Advanced Digital Audio Technologies: Super Audio CD (SACD)

Home | Audio mag. | Stereo Review mag. | High Fidelity mag. | AE/AA mag.

Introduction

Since the CD, developed in the early 1980s, has almost reached its upper limitations of sound quality, Sony and Philips joined once again to develop a new system with an extremely high sound quality, surpassing the limit of CD. To review proposals, the three major trade associations of the recording industry formed the International Steering Committee (ISC). These three associations are the Recording Industry Association of America (RIAA), the Recording Industry Association of Japan (RIAJ) and Europe's International Federation of Phonographic Industry (IFPI).

In May 1996, the ISC made a list of recommendations about the new format.

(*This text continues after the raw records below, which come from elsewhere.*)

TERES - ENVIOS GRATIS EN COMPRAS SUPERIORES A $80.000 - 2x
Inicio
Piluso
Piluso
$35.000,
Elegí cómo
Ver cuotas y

Key points to these recommendations are:

• Active Copy Management System (ACMS)

• Copyright protection

• Anti-piracy measures

• Compatibility

• Audio, video and data storage

• Conditional access

• High-quality sound and multi-channel possibilities

• Archive and master transfer without loss of sound quality

• Extended disc functions, including text

• Packaging (may not include caddy or cartridge)

• Durability (more resistant or protected to scratches than CD)

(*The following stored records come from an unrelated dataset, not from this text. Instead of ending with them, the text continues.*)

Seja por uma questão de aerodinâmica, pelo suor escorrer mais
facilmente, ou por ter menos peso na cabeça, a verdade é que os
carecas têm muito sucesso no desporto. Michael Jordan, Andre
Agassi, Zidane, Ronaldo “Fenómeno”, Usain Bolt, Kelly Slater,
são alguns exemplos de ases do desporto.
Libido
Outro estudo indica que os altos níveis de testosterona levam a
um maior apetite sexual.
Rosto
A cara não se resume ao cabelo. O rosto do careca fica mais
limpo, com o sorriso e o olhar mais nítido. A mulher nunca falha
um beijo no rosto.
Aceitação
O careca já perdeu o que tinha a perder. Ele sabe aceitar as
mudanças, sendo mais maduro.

• Single-sided disc is preferred

• 12 cm diameter is preferred

At the same time as SACD was developed, based upon the same recommendations from the same group, the DVD-Audio format was developed. These formats are very similar and are competing to gain acceptance within the same public. The underlying design and technology are also similar, and as both technologies will be explained within this book, a number of cross references cannot be avoided.

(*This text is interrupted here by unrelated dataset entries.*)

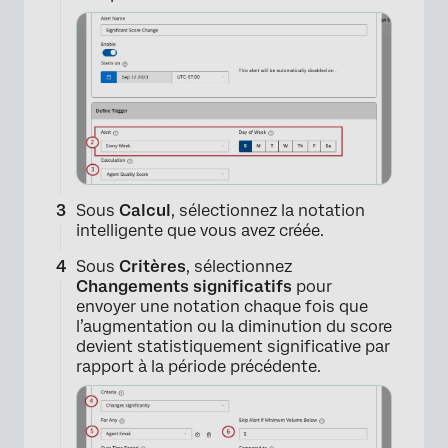
Sous
Calcul
, sélectionnez la notation
intelligente que vous avez créée.
Sous
Critères
, sélectionnez
Changements significatifs
pour
envoyer une notation chaque fois que
×
l’augmentation ou la diminution du score
devient statistiquement significative par
rapport à la période précédente.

At the end of 1999, Sony launched its new Super Audio CD (SACD) player, meeting all the requirements of the ISC. The new SACD format allows mainly a much higher dynamic and frequency range compared to the conventional CD. The introduction of Direct Stream Digital (DSD) essential to SACD (see overview of the A/D conversion systems) implies a higher quality of A/D-D/A conversion.

Besides SACD, the Super Audio CD players are capable of playing conventional CDs.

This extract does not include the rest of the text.